Indiana Code section 35-50-2-4 governs the sentencing parameters to be applied to persons convicted of Class A felonies. It directs that "a person who commits a Class A felony shall be imprisoned for a fixed term of thirty (30) years, with not more than twenty (20) years added for aggravating circumstances or not more than ten (10) years subtracted for mitigating circumstances ...."3 As noted earlier, the trial court sentenced Prickett to an enhanced term of 40 years of imprisonment for committing Class A felony child molesting. He now seeks relief from that enhanced sentence.

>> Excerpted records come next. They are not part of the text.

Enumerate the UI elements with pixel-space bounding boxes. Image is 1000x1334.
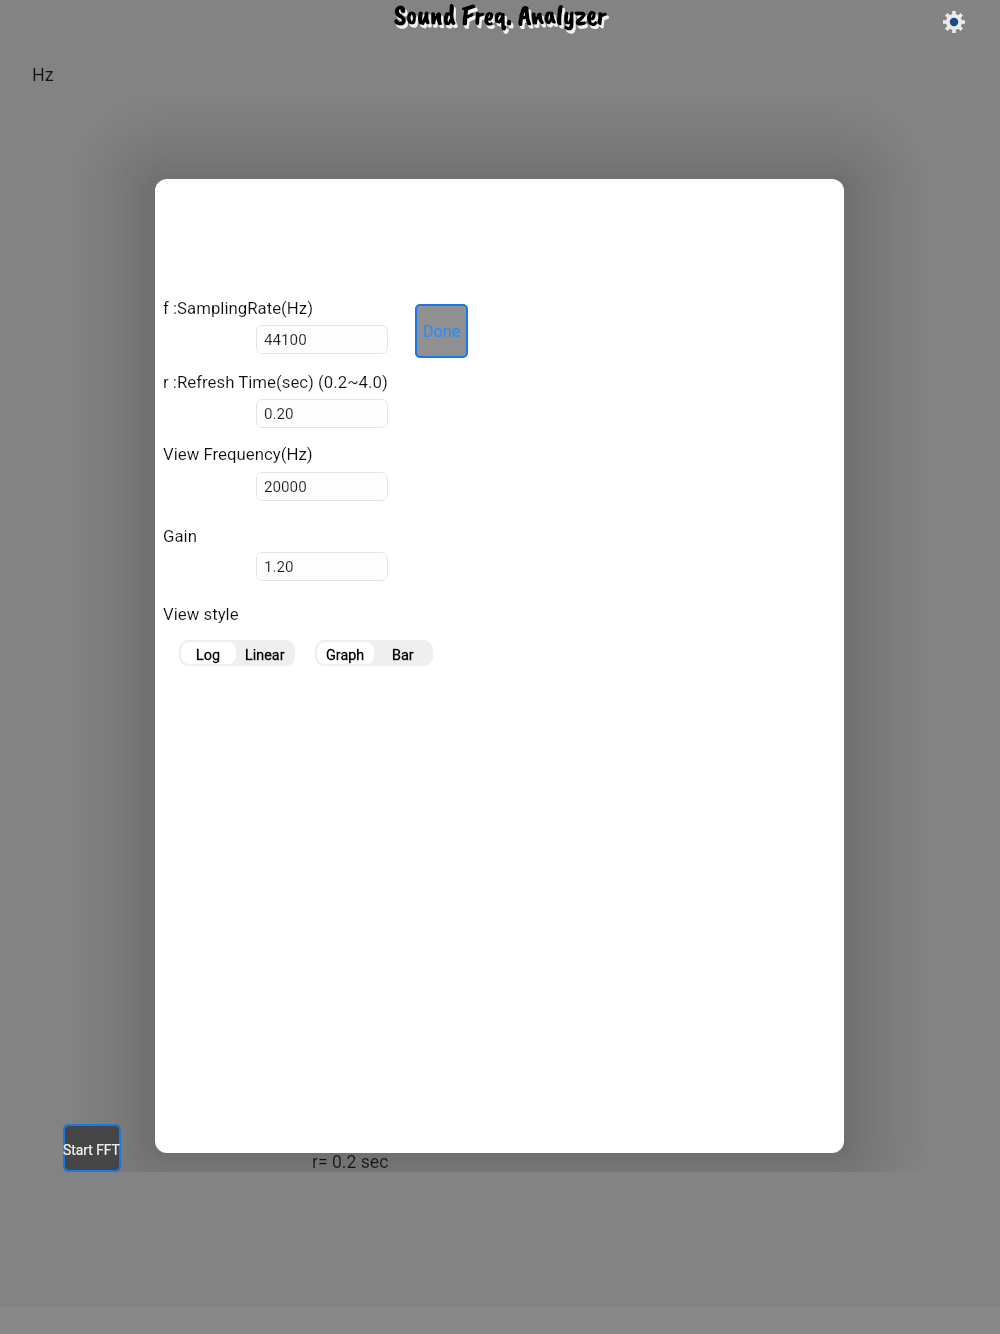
staticText: r :Refresh Time(sec) (0.2~4.0) (163, 372, 388, 392)
staticText: Linear (245, 647, 285, 664)
button[interactable] (63, 1124, 121, 1172)
staticText: 0.20 (264, 405, 294, 423)
staticText: Hz (32, 64, 54, 85)
staticText: f :SamplingRate(Hz) (163, 298, 314, 318)
staticText: Graph (326, 647, 365, 664)
staticText: View style (163, 604, 239, 624)
button[interactable]: Settings (933, 1, 975, 43)
staticText: Gain (163, 526, 197, 546)
button[interactable]: Linear (236, 642, 293, 664)
button[interactable]: Done (415, 304, 468, 358)
button[interactable]: Bar (374, 642, 431, 664)
button[interactable]: 20000 (256, 472, 388, 501)
staticText: r= 0.2 sec (312, 1152, 389, 1173)
button[interactable]: Graph (317, 642, 374, 664)
button[interactable]: 1.20 (256, 552, 388, 581)
staticText: Sound Freq. Analyzer (394, 0, 607, 33)
staticText: Done (423, 322, 461, 341)
staticText: 44100 (264, 331, 307, 349)
button[interactable]: 44100 (256, 325, 388, 354)
staticText: 20000 (264, 478, 307, 496)
staticText: Start FFT (63, 1142, 120, 1158)
button[interactable]: 0.20 (256, 399, 388, 428)
staticText: Bar (392, 647, 414, 664)
staticText: Log (196, 647, 221, 664)
staticText: Sound Freq. Analyzer (396, 0, 609, 36)
button[interactable]: Log (181, 642, 236, 664)
staticText: 1.20 (264, 558, 294, 576)
staticText: View Frequency(Hz) (163, 444, 313, 464)
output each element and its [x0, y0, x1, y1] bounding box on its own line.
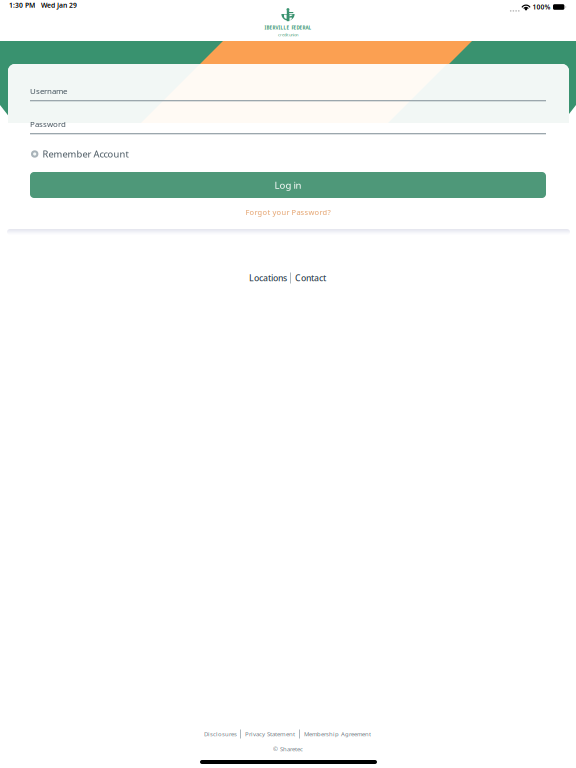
staticText: 100% [532, 2, 550, 12]
staticText: Username [30, 86, 67, 96]
button[interactable]: Forgot your Password? [30, 206, 546, 218]
staticText: Disclosures [204, 730, 237, 738]
staticText: Membership Agreement [304, 730, 371, 738]
button[interactable]: Log in [30, 172, 546, 198]
staticText: 1:30 PM Wed Jan 29 [9, 0, 77, 10]
staticText: IBERVILLE FEDERAL [264, 25, 312, 31]
button[interactable]: Privacy Statement [241, 729, 299, 739]
staticText: Forgot your Password? [246, 207, 330, 217]
staticText: Remember Account [42, 148, 128, 160]
button[interactable]: Contact [291, 270, 330, 286]
staticText: Password [30, 118, 66, 129]
staticText: Log in [274, 178, 302, 192]
staticText: Contact [295, 272, 326, 284]
staticText: Locations [249, 272, 287, 284]
button[interactable]: Remember Account [31, 147, 128, 161]
staticText: Privacy Statement [245, 730, 295, 738]
button[interactable]: Membership Agreement [300, 729, 375, 739]
button[interactable]: Disclosures [201, 729, 240, 739]
staticText: © Sharetec [273, 745, 303, 753]
button[interactable]: Locations [246, 270, 290, 286]
staticText: credit union [278, 32, 298, 37]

When a trial court relies on mitigating or aggravating circumstances in deciding whether to deviate from the statutory presumptive sentence, it is required to: "(1) identify all significant mitigating and aggravating circumstances; (2) state the specific reason why each circumstance has been determined to be mitigating or aggravating; and (3) articulate the court's evaluation and balancing of circumstances." Francis v. State, 817 N.E.2d 235, 237 (Ind. 2004). As already noted, the trial court in this case listed four aggravating circumstances to support its sentence: (1) Prickett was on probation at the time he committed the offense; (2) he had an extensive juvenile and adult criminal record; (3) Prickett was in need of correctional and rehabilitative treatment best provided by commitment to a penal institution; and (4) he committed his offense forcibly. The court gave substantial weight to the fact Prickett was on probation at the time he committed his offense. It found no mitigating circumstances.

Page 1208

First, the trial court considered Prickett's criminal history. Prickett's juvenile record shows adjudications for incorrigibility, burglary, and theft. His adult record consists of misdemeanor convictions for illegal consumption of alcohol as a minor, mischief, and conversion. Prickett was placed on probation of one year for the latter offense. As such, there was evidence of a criminal history on which the trial court could have relied. We defer for a moment the discussion of the weightiness of Prickett's criminal history as a sentence enhancement factor.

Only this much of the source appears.